=== Section Start ===

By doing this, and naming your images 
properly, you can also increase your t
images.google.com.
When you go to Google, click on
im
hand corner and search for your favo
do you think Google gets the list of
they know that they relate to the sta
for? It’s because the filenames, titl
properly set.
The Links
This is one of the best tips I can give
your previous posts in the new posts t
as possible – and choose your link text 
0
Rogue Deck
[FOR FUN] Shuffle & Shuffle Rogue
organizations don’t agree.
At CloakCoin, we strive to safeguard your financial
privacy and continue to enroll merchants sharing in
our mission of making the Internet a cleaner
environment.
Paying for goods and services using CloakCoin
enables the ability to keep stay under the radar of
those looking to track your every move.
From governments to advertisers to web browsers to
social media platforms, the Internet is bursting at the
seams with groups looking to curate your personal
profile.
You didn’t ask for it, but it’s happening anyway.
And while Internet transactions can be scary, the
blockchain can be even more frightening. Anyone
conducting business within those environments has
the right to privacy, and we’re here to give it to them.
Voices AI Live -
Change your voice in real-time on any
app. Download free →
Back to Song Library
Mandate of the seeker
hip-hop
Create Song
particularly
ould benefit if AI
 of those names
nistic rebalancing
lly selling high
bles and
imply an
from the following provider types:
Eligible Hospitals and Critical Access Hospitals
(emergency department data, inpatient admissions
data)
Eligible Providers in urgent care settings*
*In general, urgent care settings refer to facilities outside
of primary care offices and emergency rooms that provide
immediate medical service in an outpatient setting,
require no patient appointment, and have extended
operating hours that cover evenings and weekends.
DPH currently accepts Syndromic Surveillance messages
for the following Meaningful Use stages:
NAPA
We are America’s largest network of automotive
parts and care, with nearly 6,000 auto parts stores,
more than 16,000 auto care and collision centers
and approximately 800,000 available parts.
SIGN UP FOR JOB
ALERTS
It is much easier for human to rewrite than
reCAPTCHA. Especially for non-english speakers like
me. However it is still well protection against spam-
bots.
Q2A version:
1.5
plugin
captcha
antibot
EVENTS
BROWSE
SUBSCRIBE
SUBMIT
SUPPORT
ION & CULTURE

=== Section End ===

WORK REQUIRED — Sift the material for lines that include the word "CloakCoin", and copy each one.

ANSWER TO THE PROBLEM —
At CloakCoin, we strive to safeguard your financial
Paying for goods and services using CloakCoin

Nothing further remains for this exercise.